How big are time dilation effects? Note the shape of the curve above: γ only starts to become large at speeds close to c. At 0.99*c, γ is 7. But in many modern devices, electrons are accelerated to higher speeds than this. In a typical electron accelerator used to treat cancers, the electrons have an energy of 20 MeV (see Module 5 ). The speed of such electrons is 0.9997*c and γ is 40.

Now of course an electron cannot go much faster than this, but it can have a lot more energy. In the Large Electron-Positron collider in Europe's nuclear research lab CERN, electrons (and positrons, or anti-electrons) were accelerated to energies of 100 GeV. For such particles, v = 0.999 999 999 95*c and γ is 200,000. Yes, time is slowed down by that factor. And the momentum is increased by that factor too: something that is rather important in the design of the collider because these electrons must be turned to go in a circle.

Nature can produce even larger particle energies. Some particles striking the Earth's upper atmosphere have energies that exceed 2*10 20  eV. If such particles are protons (with mass of about 1 GeV), their speeds would be 0.999 999 999 999 999 999 999 995 c. For them, γ is 10 11 . Now the age of the universe is about 13 billion years for us, but for such particles, the age of the universe would be about (13 billion  years/10 11 ), ie about a month. Such a particle could cross the visible universe in a matter of months (their time).

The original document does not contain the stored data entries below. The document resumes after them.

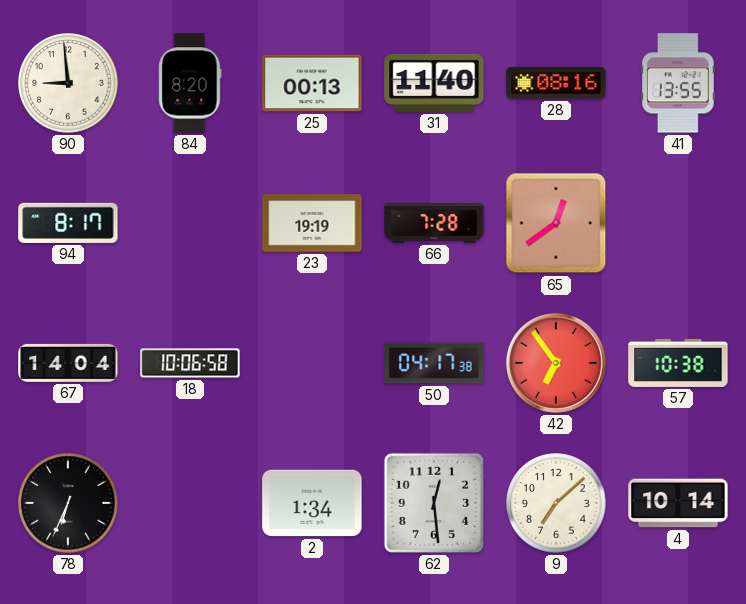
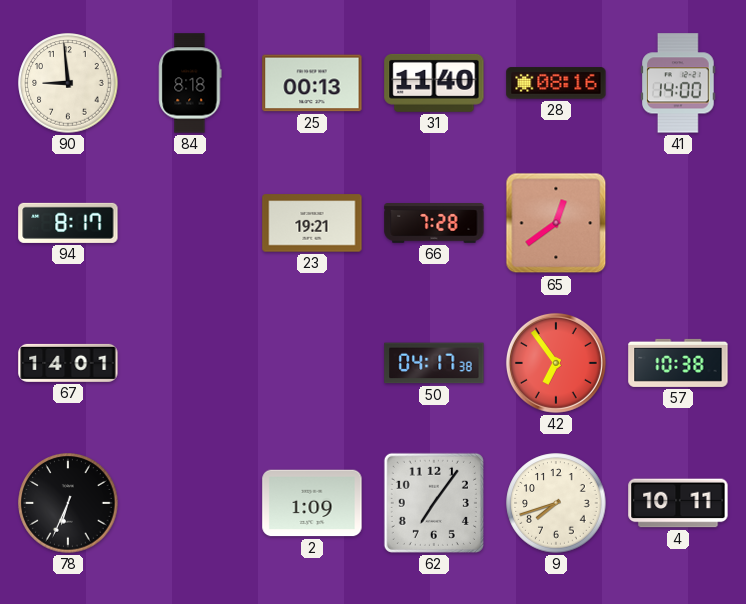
84: 8:20 -> 8:18
41: 13:55 -> 14:00
23: 19:19 -> 19:21
67: 14:04 -> 14:01
18: 10:06 -> none
2: 1:34 -> 1:09
62: 12:29 -> 7:06
9: 7:08 -> 7:42
4: 10:14 -> 10:11
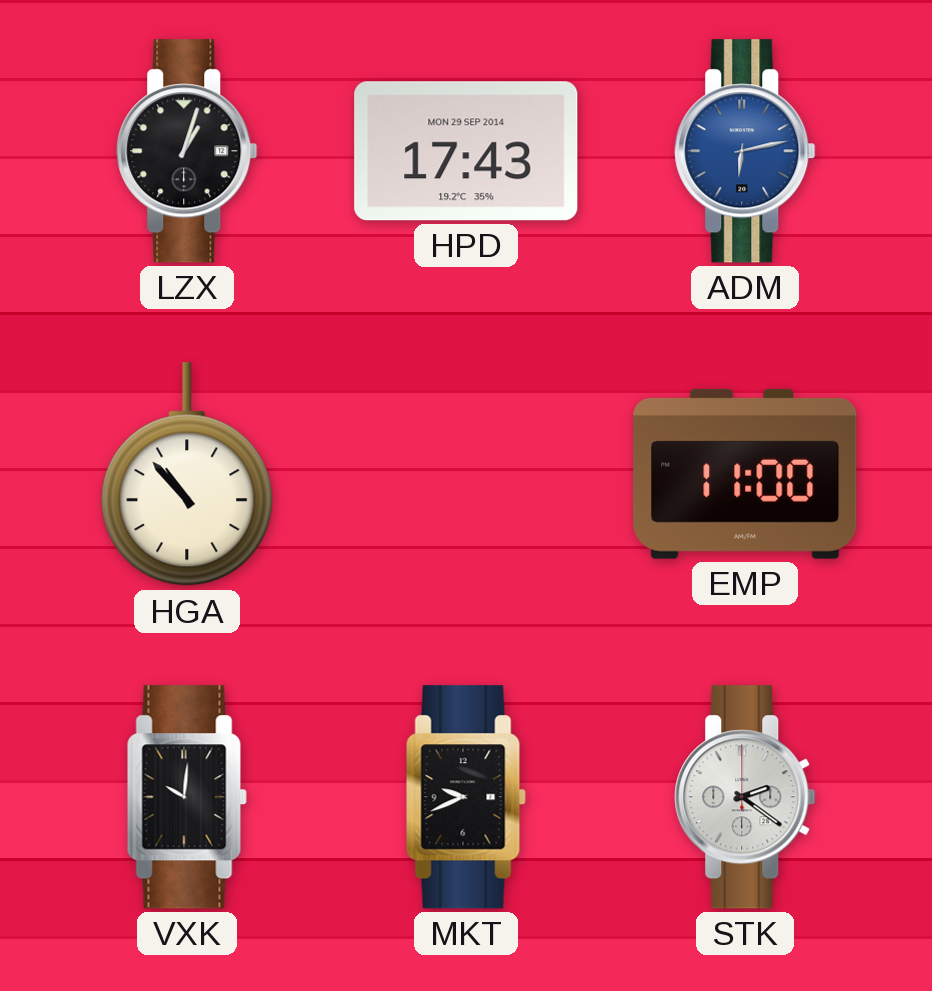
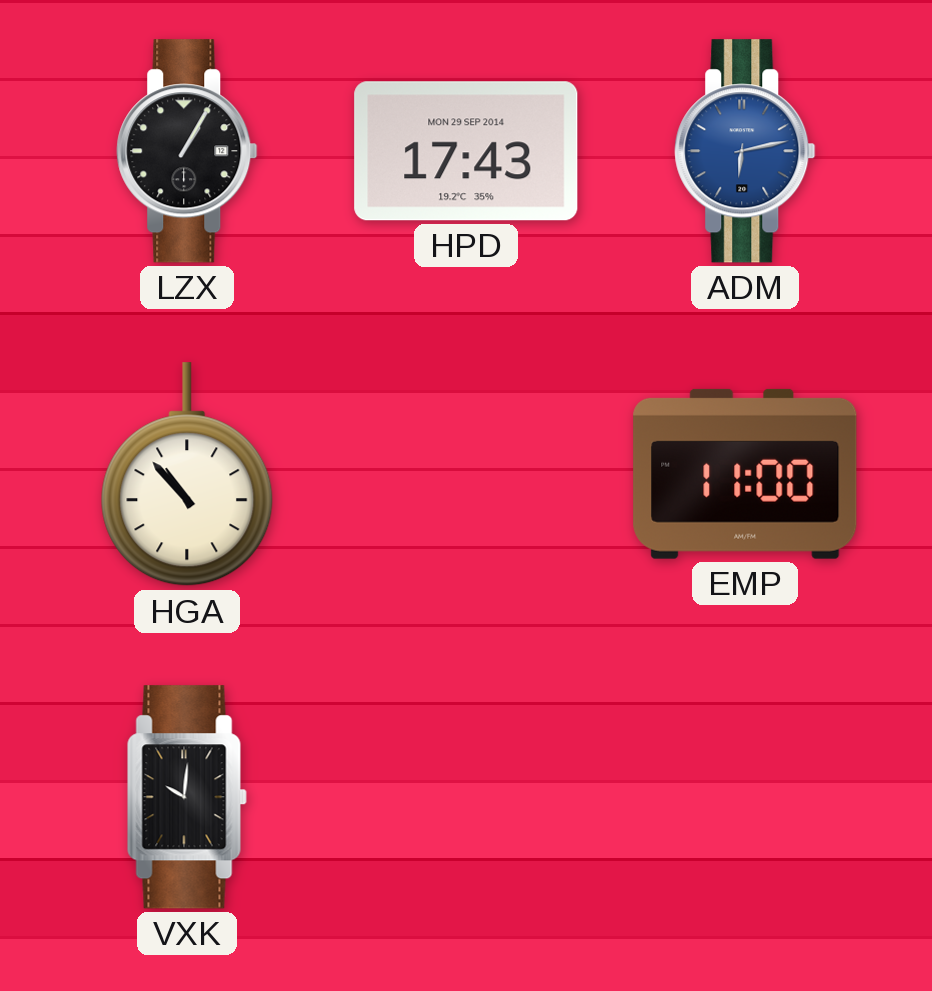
LZX: 1:03 -> 1:05
MKT: 9:41 -> none
STK: 2:21 -> none
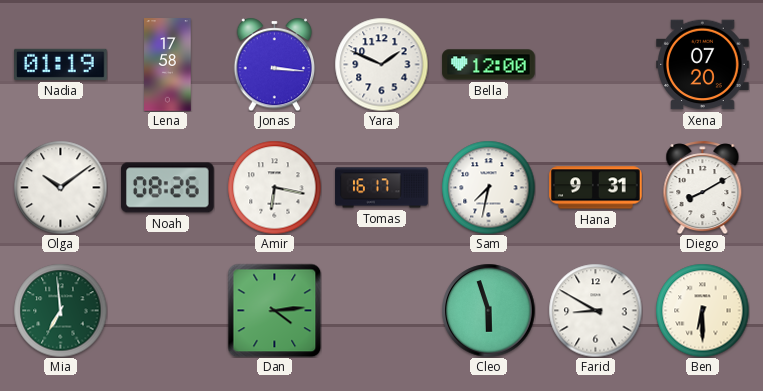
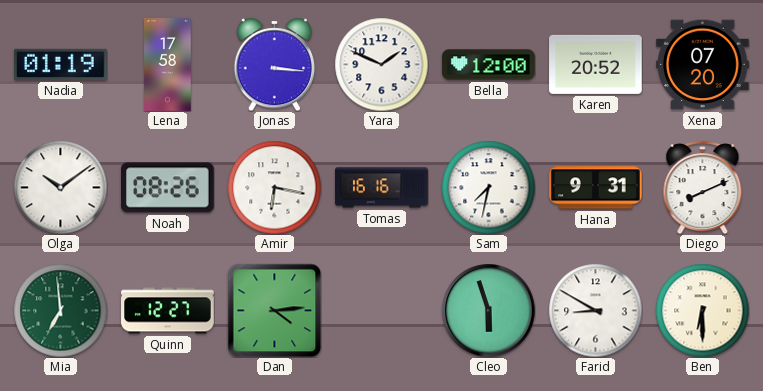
Karen: none -> 20:52
Tomas: 16:17 -> 16:16
Diego: 8:10 -> 8:11
Quinn: none -> 12:27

From special relativity to general relativity

Simultaneity.

In the next animation, Jasper has set up an apparatus to make simultaneous 'events'. A little while after he presses the switch, sparks jump at the two gaps, and two pulses of light travel towards him. (Note that the sparks are not simultaneous with the switch: the electric field in the circuit cannot travel faster than light.) The spark gaps are equidistant from Jasper, the light pulses arrive simultaneously, so he concludes that the two events (the two spark emissions) occurred simultaneously. As we'll see later, relative simultaneity can only be noticeable for events that are well separated in space, but close in time. For this reason, we asked Jasper to set up the spark gaps a long way apart, and so as to observe the small time effect, we've slowed everything down in this animation, compared to the previous ones, just for clarity.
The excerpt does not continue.